Tar Hla Pe, a central committee member of the TNP and a Shan State parliamentarian, said the meeting was the “first step in finding solutions to help the local people” who he likened to “victims trapped between two buffalos,” a phrase used to describe being forced into a situation of conflict and suffering.
Tar Hla Pe told The Irrawaddy that he hopes his party will be able to act as a mediator “by bridging the gap between the two groups,” referring to the RCSS and the Ta’ang National Liberation Army (TNLA). He is a close friend of RCSS’s vice chief of staff Brig-Gen Pao Khay and said that both men want a ceasefire agreement and stability in the state.
Attendees also included: Chairman Lt-Gen Yawd Serk and vice chair Gen Sai Yi—both of the RCSS—and Tar Aye Maung of the TNP’s central Committee, as well as ethnic Ta’ang (Palaung) monks from the Ta’ang Sangha Central Committee.

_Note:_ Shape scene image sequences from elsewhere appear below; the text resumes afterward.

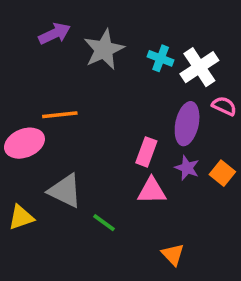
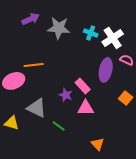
gray star: (104, 49) -> (59, 28), turned 30
pink rectangle: (146, 152) -> (83, 86), turned -63
purple star: (187, 168) -> (66, 95), moved
yellow triangle: (21, 217) -> (12, 123), turned 35

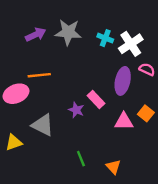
purple arrow: (31, 19) -> (36, 35), moved
pink triangle: (86, 108) -> (124, 122), moved
yellow triangle: (12, 123) -> (14, 142), turned -35
green line: (59, 126) -> (81, 159), moved, turned 32

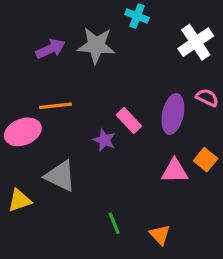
cyan cross: (105, 38) -> (137, 16), moved
white cross: (131, 44) -> (196, 42), moved
pink rectangle: (96, 100) -> (129, 120), moved
purple star: (76, 110) -> (104, 140), moved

Fighting continued on Monday between the TNLA and RCSS in Shan State’s Maimaw Township, according to Tar Hla Pe. Firefights between the two groups, along with TNLA clashes with Burma Army, have displaced thousands of local Ta’ang in the area.
RCSS Lt-Col and spokesperson Sai Ngin said the group had experienced casualties during the conflict but did not reveal the exact number.
Sai Ngin said the two groups had reached an understanding not to consider the conflict as a struggle between two ethnic groups, addressing how it was referred to on social media earlier this year.
Ta’ang monks participated in the Monday meeting out of concern for local residents’ education. Sixty-two schools have been closed in northern Shan State due to the conflict, as well as a number in towns in the southern part of the state including Mong Kai, Kholam, Mong Ton and Kesi.
Pyinna Thiri, a monk who joined the meeting, said they would work together to ensure access to education, medical treatment and water.
Participants said that building mutual understanding through negotiations would provide the best outcomes for the people of Shan State. RCSS chairman Yawd Serk added, “such negotiations need to be held often to bring an end to the conflict.”